The CAStore already has attracted more than 50 outside companies and individuals who develop applications at the site, often based on the suggestions of consumers, or of other banks. Customers post their ideas on the site—at one point this spring, there were more than 80 ideas posted. The developers (known as "Les Digiculteurs," or "digital farmers") are encouraged to contact customers who have posted ideas, so that they might participate in shaping the apps.

Many of the apps allow for just a narrow, but still important, function. "When a banker designs an application, it's usually very complete," says Larriviere. "But here, it's easy for customers to think about one specific need for us to match."

Developers creating the apps for the CAStore generally are independent firms with between 10 and 20 employees, although they run the gamut, from one- or two-person design shops all the way up to IBM, Larriviere says.

John Walter is director of operations for the French design firm Wassa, which has developed an app called "Whats-ThatLine." It lets customers mark bank transactions that they have questions about and allows them to share the information with their financial advisers or any other contact they choose.
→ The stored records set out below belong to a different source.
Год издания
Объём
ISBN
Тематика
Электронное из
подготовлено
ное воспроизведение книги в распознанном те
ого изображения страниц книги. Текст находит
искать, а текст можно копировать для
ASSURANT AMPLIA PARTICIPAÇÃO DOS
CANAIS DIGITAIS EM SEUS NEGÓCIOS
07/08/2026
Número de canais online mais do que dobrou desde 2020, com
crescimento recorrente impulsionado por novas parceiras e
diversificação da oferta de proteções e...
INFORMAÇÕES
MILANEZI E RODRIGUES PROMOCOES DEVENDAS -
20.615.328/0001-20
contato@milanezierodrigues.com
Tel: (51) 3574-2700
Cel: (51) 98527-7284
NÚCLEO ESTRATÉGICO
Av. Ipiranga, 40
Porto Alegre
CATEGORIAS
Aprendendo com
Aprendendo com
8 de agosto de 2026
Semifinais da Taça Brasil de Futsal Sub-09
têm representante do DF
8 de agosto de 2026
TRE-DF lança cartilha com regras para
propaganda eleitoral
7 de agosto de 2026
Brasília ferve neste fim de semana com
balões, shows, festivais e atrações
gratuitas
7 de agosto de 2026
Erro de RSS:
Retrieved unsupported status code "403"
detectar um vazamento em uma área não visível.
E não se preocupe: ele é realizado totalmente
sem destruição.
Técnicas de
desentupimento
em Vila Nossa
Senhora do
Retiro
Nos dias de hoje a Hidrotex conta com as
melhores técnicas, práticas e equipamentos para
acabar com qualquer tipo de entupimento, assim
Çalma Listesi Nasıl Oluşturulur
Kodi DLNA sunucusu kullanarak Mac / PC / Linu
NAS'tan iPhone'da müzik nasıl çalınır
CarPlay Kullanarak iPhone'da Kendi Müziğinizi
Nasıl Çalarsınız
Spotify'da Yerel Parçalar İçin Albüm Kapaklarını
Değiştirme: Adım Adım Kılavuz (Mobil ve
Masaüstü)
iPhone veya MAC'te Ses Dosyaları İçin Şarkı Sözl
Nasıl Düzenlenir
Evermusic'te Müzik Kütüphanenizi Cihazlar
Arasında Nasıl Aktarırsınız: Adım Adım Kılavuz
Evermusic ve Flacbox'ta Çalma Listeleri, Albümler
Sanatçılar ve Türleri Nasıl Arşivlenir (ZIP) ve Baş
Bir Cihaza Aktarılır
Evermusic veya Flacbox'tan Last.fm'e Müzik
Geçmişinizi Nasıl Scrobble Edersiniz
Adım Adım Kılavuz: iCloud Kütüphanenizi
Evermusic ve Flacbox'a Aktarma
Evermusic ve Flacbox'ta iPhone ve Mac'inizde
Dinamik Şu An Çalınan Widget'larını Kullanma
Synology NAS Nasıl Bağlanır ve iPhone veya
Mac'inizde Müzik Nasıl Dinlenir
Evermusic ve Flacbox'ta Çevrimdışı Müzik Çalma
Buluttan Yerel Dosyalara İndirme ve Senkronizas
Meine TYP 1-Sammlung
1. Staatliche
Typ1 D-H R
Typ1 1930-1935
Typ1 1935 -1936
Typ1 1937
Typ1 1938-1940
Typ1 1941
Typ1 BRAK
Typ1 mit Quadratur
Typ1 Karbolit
The sharing application, Walter says, "focuses on a very specific need. We did this because when you think about mobile usage, you don't always need huge dashboards full of numbers. Sometimes, you only want to check if everything is fine with your account."

Wassa also has created an app for other developers, a starter kit that, according to Walter, makes it even easier to build apps using the CAStore's open API.

Third-party developers never "see or know" any real customer data, Larriviere says. "They have no access to it."

But concerns over security and risk, especially in the wake of growing reports of mobile malware exploits, have been a primary barrier to wider adoption of open-API marketplaces in banking.